-- Directions --
Please return the records below exactly as they stand, with the pictures removed.

/---

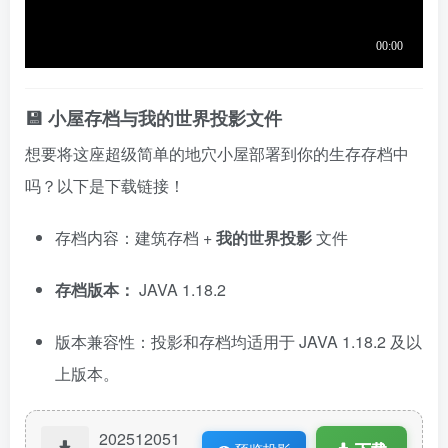
💾 小屋存档与我的世界投影文件
想要将这座超级简单的地穴小屋部署到你的生存存档中
吗？以下是下载链接！
存档内容：建筑存档 +
我的世界投影
文件
存档版本：
JAVA 1.18.2
版本兼容性：投影和存档均适用于 JAVA 1.18.2 及以
上版本。
202512051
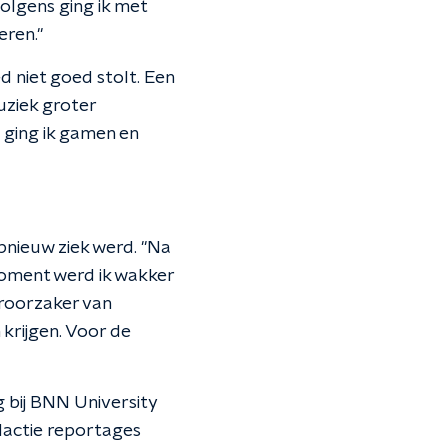
olgens ging ik met
eren."
d niet goed stolt. Een
muziek groter
 ging ik gamen en
pnieuw ziek werd. "Na
 moment werd ik wakker
eroorzaker van
 krijgen. Voor de
 bij BNN University
edactie reportages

\---

-- Reply to the exercise --
💾 小屋存档与我的世界投影文件
想要将这座超级简单的地穴小屋部署到你的生存存档中
吗？以下是下载链接！
存档内容：建筑存档 +
我的世界投影
文件
存档版本：
JAVA 1.18.2
版本兼容性：投影和存档均适用于 JAVA 1.18.2 及以
上版本。
202512051
olgens ging ik met
eren."
d niet goed stolt. Een
muziek groter
 ging ik gamen en
pnieuw ziek werd. "Na
 moment werd ik wakker
eroorzaker van
 krijgen. Voor de
 bij BNN University
edactie reportages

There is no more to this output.